The service has maintained a robust level of reserves. It is now planning to make considerable investments in frontline services while keeping the general reserve at approximately 4 percent of its budget.

At the time of the inspection (May 2021), the service was considering bid proposals for funding allocation from the reserves. It was not clear if the proposals to utilise the reserves have been carefully considered as part of a co-ordinated investment programme linked to the CRMP or the MTFP. We look forward to seeing how the future investment has improved the service’s effectiveness and efficiency.

The service isn’t maximising efficiency through its fleet and estates

The service doesn’t fully exploit opportunities to improve efficiency and effectiveness presented by changes in fleet and estate provision. The service’s investment in estates, fleet and equipment doesn’t clearly align with the requirements of its latest CRMP.

The service doesn’t properly assess the effect any changes in estate and fleet provision, or future innovation may have on risk. For example, since our last inspection the service has bought new smaller compact fire engines. It did this to explore any potential long-term savings (capital and revenue), but primarily to improve operational response in remote rural areas, and in narrow and congested roads. During our inspection, staff gave a variety of views about the effectiveness of these new fire engines. The service should evaluate the overall impact of these changes.

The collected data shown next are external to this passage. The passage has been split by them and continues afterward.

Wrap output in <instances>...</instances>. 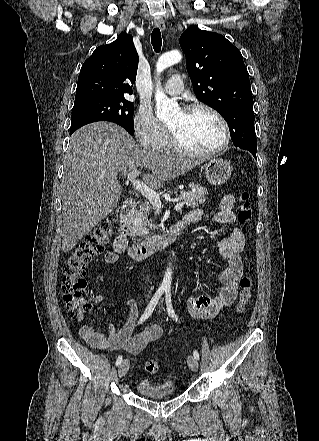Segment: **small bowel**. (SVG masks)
I'll return each instance as SVG.
<instances>
[{
	"label": "small bowel",
	"instance_id": "obj_1",
	"mask_svg": "<svg viewBox=\"0 0 319 441\" xmlns=\"http://www.w3.org/2000/svg\"><path fill=\"white\" fill-rule=\"evenodd\" d=\"M236 199L233 195H225L219 203V210L213 215L212 221L218 224L233 225L237 221L234 211ZM203 210L191 211L181 221L183 227L201 220ZM245 246V235L243 231L234 227L230 233L225 235L219 242L218 248L220 257L226 262V266L219 274V281L223 285L215 297L199 295L190 297L187 301L188 315L193 319H210L218 316L225 308L231 306L236 300L238 293V280L242 276L243 262L241 252ZM118 255L108 253L105 260L108 263L118 261ZM93 300L96 304L104 301L103 295L97 293ZM129 313L121 327L110 323L107 332H99L93 327L83 324L79 328L81 337L92 347L97 349H124L132 354H139L149 344L158 340L163 329L159 325L147 326L140 333L133 335L134 323L137 316L136 302L132 298L125 301Z\"/></svg>",
	"mask_w": 319,
	"mask_h": 441
}]
</instances>
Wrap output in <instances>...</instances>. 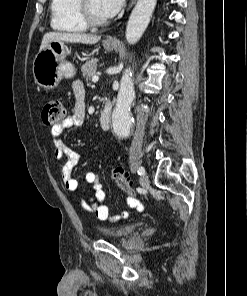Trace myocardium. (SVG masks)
Instances as JSON below:
<instances>
[{
    "instance_id": "myocardium-1",
    "label": "myocardium",
    "mask_w": 247,
    "mask_h": 296,
    "mask_svg": "<svg viewBox=\"0 0 247 296\" xmlns=\"http://www.w3.org/2000/svg\"><path fill=\"white\" fill-rule=\"evenodd\" d=\"M77 12L80 20L87 27H101L108 23L107 19H97L92 15L88 7V0H78Z\"/></svg>"
}]
</instances>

Following the end of the service’s participation in the Place Partnership Project, it is to procure the services of the West Mercia police and crime commissioner for the provision of property management. The agreement was due to start on 1 April 2021. However, when we reviewed the agreement, it didn’t contain key performance indicators or standards of service. The service should assure itself that it is getting best value for money and service levels from this service agreement.

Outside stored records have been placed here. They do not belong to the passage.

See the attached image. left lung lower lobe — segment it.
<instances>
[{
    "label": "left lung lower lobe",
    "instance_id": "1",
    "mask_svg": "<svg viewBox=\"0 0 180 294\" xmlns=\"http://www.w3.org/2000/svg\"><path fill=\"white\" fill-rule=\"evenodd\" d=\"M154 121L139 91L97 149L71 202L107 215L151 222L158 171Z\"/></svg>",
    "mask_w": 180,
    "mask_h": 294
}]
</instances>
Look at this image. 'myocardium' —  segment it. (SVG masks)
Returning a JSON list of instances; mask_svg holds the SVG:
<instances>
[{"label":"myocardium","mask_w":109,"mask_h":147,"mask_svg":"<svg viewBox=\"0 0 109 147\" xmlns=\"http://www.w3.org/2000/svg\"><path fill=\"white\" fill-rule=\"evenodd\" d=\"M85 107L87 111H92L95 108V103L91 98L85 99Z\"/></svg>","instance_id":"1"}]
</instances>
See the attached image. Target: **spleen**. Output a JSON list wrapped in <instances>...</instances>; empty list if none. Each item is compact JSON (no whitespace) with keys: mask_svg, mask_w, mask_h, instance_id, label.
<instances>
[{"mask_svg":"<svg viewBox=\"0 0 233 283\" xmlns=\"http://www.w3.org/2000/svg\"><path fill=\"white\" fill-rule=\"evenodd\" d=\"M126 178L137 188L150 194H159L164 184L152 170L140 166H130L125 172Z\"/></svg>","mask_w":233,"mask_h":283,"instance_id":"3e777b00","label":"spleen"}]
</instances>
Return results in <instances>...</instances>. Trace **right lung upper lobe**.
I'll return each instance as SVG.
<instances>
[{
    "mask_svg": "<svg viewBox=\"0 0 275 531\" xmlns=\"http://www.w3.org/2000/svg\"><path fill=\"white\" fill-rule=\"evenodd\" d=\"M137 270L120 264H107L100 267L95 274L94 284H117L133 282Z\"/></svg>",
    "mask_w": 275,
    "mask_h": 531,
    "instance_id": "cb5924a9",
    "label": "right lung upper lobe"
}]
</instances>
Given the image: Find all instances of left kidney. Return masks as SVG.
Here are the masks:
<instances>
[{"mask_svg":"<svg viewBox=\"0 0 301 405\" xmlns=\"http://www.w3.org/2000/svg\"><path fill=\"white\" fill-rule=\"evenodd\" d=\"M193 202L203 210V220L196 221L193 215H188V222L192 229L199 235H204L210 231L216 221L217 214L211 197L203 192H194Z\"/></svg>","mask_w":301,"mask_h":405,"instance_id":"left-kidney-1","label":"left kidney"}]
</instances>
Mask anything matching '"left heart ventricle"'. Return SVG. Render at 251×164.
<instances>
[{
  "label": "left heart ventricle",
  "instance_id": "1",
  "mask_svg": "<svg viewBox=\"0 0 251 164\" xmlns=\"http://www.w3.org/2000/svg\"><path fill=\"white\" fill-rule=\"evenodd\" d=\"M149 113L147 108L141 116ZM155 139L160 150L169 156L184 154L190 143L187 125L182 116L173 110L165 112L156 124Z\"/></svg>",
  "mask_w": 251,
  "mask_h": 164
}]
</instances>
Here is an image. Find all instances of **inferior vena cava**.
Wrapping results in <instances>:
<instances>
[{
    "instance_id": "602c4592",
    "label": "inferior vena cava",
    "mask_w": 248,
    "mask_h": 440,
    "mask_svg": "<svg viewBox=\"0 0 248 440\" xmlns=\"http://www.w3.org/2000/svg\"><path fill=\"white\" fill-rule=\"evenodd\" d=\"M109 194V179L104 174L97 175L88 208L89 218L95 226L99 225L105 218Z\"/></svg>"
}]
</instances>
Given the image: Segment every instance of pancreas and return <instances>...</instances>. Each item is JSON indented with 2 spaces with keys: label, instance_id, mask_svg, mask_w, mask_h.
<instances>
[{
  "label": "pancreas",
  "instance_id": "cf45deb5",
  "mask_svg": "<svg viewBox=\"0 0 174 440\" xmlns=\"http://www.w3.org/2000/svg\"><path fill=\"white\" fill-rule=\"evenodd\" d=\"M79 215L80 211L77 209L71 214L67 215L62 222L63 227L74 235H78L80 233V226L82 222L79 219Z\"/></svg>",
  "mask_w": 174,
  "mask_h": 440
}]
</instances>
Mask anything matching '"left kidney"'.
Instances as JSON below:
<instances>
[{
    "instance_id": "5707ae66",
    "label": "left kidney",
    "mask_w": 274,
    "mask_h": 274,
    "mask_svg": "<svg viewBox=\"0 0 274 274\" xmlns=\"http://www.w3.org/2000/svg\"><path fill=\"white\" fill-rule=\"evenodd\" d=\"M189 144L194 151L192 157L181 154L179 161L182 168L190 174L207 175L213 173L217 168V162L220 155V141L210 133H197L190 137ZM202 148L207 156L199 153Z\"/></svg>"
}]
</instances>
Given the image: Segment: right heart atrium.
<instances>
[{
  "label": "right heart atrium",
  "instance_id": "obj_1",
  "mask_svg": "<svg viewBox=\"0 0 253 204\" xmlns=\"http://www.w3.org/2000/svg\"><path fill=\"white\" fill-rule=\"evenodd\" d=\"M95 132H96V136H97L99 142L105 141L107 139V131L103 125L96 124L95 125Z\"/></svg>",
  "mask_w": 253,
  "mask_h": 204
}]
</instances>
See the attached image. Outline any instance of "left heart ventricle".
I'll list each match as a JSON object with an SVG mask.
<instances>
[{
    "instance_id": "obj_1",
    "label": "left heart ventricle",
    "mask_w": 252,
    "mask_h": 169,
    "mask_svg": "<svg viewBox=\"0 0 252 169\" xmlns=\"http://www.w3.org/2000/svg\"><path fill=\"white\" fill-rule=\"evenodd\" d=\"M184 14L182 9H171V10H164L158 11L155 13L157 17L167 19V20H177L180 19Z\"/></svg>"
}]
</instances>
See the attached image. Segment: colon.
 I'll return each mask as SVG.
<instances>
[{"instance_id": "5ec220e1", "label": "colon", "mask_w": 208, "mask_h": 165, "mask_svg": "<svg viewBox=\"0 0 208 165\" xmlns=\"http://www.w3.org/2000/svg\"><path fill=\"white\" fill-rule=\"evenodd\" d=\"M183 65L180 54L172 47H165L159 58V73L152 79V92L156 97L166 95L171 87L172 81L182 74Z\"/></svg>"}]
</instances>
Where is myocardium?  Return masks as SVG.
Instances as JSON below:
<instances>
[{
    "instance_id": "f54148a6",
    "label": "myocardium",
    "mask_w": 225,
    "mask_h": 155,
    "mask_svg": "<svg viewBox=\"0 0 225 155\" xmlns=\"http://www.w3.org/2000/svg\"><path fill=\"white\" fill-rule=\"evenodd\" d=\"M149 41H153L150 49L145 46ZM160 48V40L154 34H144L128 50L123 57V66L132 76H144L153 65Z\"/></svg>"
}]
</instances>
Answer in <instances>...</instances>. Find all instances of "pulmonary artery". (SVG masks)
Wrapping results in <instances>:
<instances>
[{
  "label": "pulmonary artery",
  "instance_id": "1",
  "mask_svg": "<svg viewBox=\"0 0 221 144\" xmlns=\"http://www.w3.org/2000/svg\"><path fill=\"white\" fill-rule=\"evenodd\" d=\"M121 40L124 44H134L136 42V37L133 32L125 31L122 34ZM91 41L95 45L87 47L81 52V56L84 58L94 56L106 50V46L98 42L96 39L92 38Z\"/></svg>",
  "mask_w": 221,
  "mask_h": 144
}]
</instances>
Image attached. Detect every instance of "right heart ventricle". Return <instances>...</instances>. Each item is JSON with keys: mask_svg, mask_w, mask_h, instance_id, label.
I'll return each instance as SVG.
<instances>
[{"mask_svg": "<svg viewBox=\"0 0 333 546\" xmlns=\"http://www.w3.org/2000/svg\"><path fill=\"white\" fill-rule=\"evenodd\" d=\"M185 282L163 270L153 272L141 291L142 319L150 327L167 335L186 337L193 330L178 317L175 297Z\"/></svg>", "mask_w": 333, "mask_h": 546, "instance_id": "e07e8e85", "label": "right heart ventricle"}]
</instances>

The service has invested in some technologies, but needs to improve its capacity and capability

We are encouraged to see the improvements the service has made since the last inspection. The service actively considers how changes in technology and future innovation may affect risk. The service has moved its fire control mobilising system to West Mercia Police headquarters. It also seeks to exploit opportunities to improve efficiency and effectiveness presented by changes in technology. Since the pandemic, the service has accelerated its use of virtual technology to communicate effectively with staff. The service has installed large screens in stations so that whole teams can participate in calls or training sessions.

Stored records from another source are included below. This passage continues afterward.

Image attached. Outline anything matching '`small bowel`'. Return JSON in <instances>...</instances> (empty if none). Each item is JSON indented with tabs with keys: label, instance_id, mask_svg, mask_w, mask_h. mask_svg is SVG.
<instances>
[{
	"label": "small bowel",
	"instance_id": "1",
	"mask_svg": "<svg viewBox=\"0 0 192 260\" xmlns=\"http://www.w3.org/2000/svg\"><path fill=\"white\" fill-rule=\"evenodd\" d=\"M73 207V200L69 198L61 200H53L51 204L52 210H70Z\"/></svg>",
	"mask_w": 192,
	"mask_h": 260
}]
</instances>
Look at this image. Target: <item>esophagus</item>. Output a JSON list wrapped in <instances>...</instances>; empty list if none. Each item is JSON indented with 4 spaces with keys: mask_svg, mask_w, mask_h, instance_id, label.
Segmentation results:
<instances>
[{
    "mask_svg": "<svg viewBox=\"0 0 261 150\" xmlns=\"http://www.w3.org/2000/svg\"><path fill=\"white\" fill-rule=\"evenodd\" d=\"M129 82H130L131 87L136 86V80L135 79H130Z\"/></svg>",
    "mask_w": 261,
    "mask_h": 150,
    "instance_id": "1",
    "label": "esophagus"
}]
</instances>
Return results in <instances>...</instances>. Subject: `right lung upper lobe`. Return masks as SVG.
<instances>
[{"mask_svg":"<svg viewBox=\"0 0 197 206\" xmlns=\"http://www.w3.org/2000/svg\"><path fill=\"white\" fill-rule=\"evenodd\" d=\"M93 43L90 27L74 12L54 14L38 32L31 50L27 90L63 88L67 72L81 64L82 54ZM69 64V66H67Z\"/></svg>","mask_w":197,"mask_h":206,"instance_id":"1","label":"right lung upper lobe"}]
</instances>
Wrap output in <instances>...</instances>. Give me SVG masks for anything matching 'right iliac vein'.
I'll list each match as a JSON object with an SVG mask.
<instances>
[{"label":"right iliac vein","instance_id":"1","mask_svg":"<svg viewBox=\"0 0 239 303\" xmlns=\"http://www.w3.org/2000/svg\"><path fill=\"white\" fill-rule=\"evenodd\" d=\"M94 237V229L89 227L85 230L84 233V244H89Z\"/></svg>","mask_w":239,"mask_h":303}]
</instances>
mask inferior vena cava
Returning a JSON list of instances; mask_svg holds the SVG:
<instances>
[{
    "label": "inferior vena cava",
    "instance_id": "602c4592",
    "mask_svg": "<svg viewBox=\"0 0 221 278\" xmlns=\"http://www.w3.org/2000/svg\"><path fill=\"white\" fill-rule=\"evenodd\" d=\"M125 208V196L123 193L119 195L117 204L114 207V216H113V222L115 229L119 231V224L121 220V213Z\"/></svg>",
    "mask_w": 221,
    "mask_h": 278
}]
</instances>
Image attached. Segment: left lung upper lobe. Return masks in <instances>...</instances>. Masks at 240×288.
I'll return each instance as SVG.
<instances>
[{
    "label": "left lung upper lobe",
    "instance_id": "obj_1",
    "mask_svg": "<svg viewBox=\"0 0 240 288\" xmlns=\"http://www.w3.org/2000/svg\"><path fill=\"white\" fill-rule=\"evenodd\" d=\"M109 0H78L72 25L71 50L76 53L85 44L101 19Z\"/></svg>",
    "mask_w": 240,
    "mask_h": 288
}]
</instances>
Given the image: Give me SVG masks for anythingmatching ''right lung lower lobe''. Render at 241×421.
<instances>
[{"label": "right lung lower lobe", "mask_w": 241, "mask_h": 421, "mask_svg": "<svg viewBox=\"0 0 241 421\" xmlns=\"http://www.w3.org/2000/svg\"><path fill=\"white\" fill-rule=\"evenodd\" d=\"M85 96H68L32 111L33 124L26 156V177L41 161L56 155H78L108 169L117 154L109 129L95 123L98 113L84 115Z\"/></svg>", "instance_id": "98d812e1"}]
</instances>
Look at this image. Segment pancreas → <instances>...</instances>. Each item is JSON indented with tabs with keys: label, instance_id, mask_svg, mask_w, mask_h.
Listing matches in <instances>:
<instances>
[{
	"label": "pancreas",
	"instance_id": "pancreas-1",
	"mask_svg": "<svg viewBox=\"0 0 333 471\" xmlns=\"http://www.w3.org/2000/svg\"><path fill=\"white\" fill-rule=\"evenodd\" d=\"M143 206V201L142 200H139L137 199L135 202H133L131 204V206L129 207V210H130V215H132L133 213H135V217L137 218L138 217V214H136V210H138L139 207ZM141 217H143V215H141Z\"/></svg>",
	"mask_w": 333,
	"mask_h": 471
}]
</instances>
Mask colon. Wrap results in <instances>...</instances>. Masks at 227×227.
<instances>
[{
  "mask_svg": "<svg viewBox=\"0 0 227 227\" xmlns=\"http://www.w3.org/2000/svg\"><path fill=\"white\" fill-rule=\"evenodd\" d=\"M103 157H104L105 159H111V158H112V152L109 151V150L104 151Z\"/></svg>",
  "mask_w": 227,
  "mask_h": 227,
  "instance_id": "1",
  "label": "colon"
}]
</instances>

However, the service has limited capacity and capability to bring about lasting future change. The service has developed some in-house IT solutions (such as the debrief system). However, it doesn’t have capacity to maintain and improve these systems and has procured external IT consultants to provide support. The service also wants to improve environmentally and has written a specification for electric vehicles. But it isn’t yet in a position for procurement, until a charging infrastructure has been put in place in the service.